A strong interview line: "I'll define the state before optimizing space. If the state is wrong, the optimized code is just a faster wrong answer."

Pattern recognition cheat sheet

| Pattern | Clues in prompt | Typical state | Common examples | |---|---|---|---| | 0/1 knapsack | choose each item once, capacity/budget/target | dp[i][cap] or dp[cap] | subset sum, partition equal subset, target sum | | Unbounded knapsack | can reuse item multiple times | dp[amount] | coin change, combination sum variants | | LIS | longest increasing/valid subsequence | dp[i] or tails array | LIS, Russian doll envelopes, divisible subset | | Interval DP | choose split inside range | dp[l][r] | burst balloons, matrix chain, palindrome partition | | Grid DP | paths through matrix | dp[r][c] | unique paths, min path sum | | String DP | prefixes of strings | dp[i][j] | edit distance, LCS, regex matching | | State machine DP | limited actions over time | dp[day][state] | stock buy/sell, cooldown, transaction limit |

The fastest way to improve is to classify the problem before coding. Ask: is the constraint an index, a capacity, a pair of boundaries, or a state machine? That usually reveals the DP dimensions.

0/1 knapsack template

Use 0/1 knapsack when each item can be used at most once and you are optimizing or checking against a capacity, target, or budget.

State:

dp[i][cap] = best value using first i items with capacity cap

Transition:

• skip item i: dp[i-1][cap]
• take item i if it fits: dp[i-1][cap-weight[i]] + value[i]

Template:

def knapsack(weights, values, capacity):
    n = len(weights)
    dp = [[0] * (capacity + 1) for _ in range(n + 1)]

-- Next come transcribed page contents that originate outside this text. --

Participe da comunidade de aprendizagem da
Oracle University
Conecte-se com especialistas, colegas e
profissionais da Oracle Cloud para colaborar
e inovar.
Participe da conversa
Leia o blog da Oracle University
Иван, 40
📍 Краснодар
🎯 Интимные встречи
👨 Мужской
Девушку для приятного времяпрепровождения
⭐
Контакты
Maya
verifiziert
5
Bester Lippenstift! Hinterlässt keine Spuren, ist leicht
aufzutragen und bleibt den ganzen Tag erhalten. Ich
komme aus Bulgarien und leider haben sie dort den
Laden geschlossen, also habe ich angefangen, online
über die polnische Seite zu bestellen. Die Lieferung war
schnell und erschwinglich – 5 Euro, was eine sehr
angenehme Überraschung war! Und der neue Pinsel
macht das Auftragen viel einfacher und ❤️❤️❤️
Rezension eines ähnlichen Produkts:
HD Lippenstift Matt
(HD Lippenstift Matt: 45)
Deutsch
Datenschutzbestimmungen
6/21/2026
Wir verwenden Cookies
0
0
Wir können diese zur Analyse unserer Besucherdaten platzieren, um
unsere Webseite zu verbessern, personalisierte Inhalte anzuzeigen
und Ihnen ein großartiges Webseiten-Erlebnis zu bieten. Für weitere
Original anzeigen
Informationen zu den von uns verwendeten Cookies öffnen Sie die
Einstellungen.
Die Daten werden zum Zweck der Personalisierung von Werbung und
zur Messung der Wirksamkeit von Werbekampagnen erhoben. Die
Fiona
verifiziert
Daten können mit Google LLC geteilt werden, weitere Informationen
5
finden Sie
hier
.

    for i in range(1, n + 1):
        w = weights[i - 1]
        v = values[i - 1]
        for cap in range(capacity + 1):
            dp[i][cap] = dp[i - 1][cap]
            if cap >= w:
                dp[i][cap] = max(dp[i][cap], dp[i - 1][cap - w] + v)
    return dp[n][capacity]

Space-optimized 0/1 version:

dp = [0] * (capacity + 1)
for w, v in zip(weights, values):
    for cap in range(capacity, w - 1, -1):
        dp[cap] = max(dp[cap], dp[cap - w] + v)

The reverse loop is the key. It prevents using the same item multiple times in one iteration. If you loop forward, you accidentally turn 0/1 knapsack into unbounded knapsack.

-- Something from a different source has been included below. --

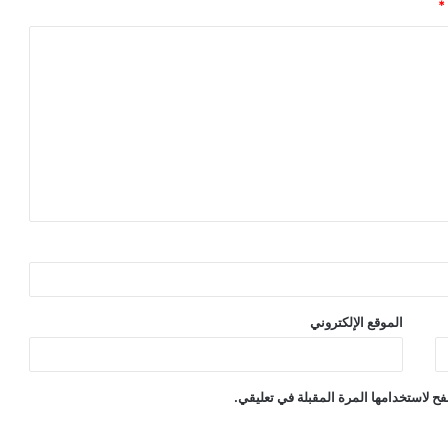
*
الموقع الإلكتروني
ح لاستخدامها المرة المقبلة في تعليقي.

How to narrate it: "For each item, I decide whether to take or skip it. Because each item can be used once, the one-dimensional version must iterate capacity backward."

Subset sum and partition as knapsack

Many interviewers disguise knapsack as a boolean problem.

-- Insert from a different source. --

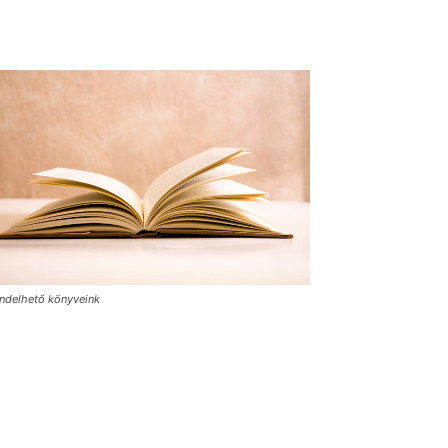
ndelhető könyveink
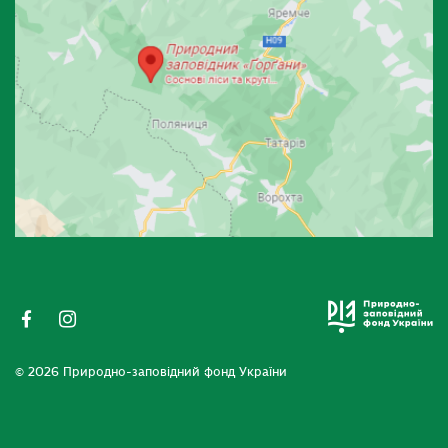
© 2026 Природно-заповідний фонд України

For Partition Equal Subset Sum, the question is whether some subset reaches sum(nums) / 2.

State:

dp[t] = whether we can make target t using numbers seen so far

Template:

def can_partition(nums):
    total = sum(nums)
    if total % 2:
        return False
    target = total // 2
    dp = [False] * (target + 1)
    dp[0] = True

    for x in nums:
        for t in range(target, x - 1, -1):
            dp[t] = dp[t] or dp[t - x]
    return dp[target]

For Target Sum, the trick is algebra: assigning plus/minus signs can become finding a subset with a derived sum. But do not force the trick too early. In an interview, first explain the direct state dp[i][current_sum], then optimize if the constraints require it.

Common traps:

• forgetting dp[0] = True
• using forward iteration for 0/1 choices
• ignoring negative sums in target-sum variants
• optimizing space before proving the recurrence

Unbounded knapsack and coin change

Unbounded knapsack appears when you can reuse items: coin denominations, unlimited pieces, repeated actions.

Minimum coins:

def coin_change(coins, amount):
    INF = amount + 1
    dp = [INF] * (amount + 1)
    dp[0] = 0

    for a in range(1, amount + 1):
        for c in coins:
            if a >= c:
                dp[a] = min(dp[a], dp[a - c] + 1)
    return -1 if dp[amount] == INF else dp[amount]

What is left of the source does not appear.